Natalia Ginzburg y Cesare Pavese
Ya no sé cuántas páginas suma este diario ininterrumpido
desde hace 16 años, como Carmen. Lo cierto es que su escritura se me ha
convertido en una costumbre y en una especie de compañía. No anoto todo en él,
pero en él están los seres de mi afecto y algunas cosas que me pasan. De sus
páginas también forman parte mis silencios.
Los diarios son ejercicios de escritura y también
una ayuda invalorable para la memoria. Varias veces me he valido de ellos para
precisar una fecha, dar con un nombre o con algún dato que creía perdidos. Son
un ensayo de lo inmediato y un inventario incompleto de lo cotidiano.
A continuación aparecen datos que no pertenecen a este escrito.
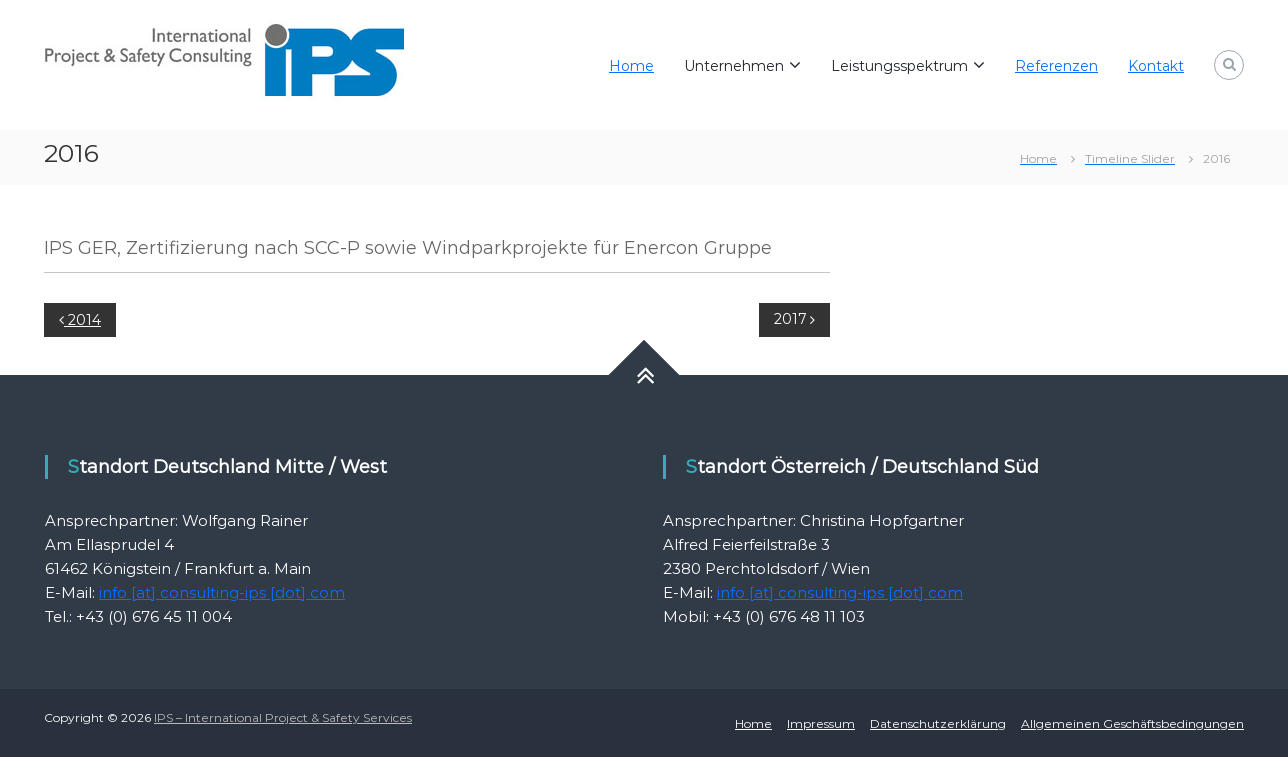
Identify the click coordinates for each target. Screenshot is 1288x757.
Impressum (821, 723)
Asimismo, los diarios son un desahogo que
celebra o recusa en la trastienda. Este mío se ocupa más de mis lecturas que de
otras cosas, aunque a ratos se entretenga en algunas minucias de la casa. Sé
que por más evasivo o discreto que
parezca en relación con ciertas intimidades, entre sus líneas siempre va
quedando algo de lo que me callo o creo callarme.
Me gustaría uno más explícito, pero no va
conmigo ese tipo de diario. Los diarios son como el diarista: tienen sus
defectos (muchos en mi caso), sus manías (otras tantas) y seguramente alguno de
esos hábitos “virtuosos” de los que Natalia Ginzburg habló con sabia ironía en
un libro admirable, el mismo que incluye las más bellas páginas sobre Cesare Pavese
que he leído: Las pequeñas virtudes.
Hasta aquí las autorreferencias de la anotación
y vuelvo a Pavese, diarista dolido y solitario, para releer su oficio de vivir, bajo la sombra de este
amoroso retrato de Natalia:
“Murió en verano. Nuestra ciudad en verano, está
desierta y parece muy grande, clara y sonora como una plaza. El cielo está
limpio pero no luminoso, tiene una palidez lechosa. El río fluye llano como un
camino, sin emanar humedad ni frescura. De las calles se levantan ráfagas de
polvo (…). // No estaba ninguno de nosotros. Para morir eligió un día
cualquiera de aquel tórrido agosto, y la habitación de un hotel cerca de la
estación: en la ciudad que le pertenecía, quiso morir como un forastero. Había
imaginado su muerte en una poesía, de hacía muchos, muchos años:
No será
necesario dejar la cama.
Sólo el
alba entrará en el cuarto vacío
(…)
Poco después de su muerte, fuimos a la colina”.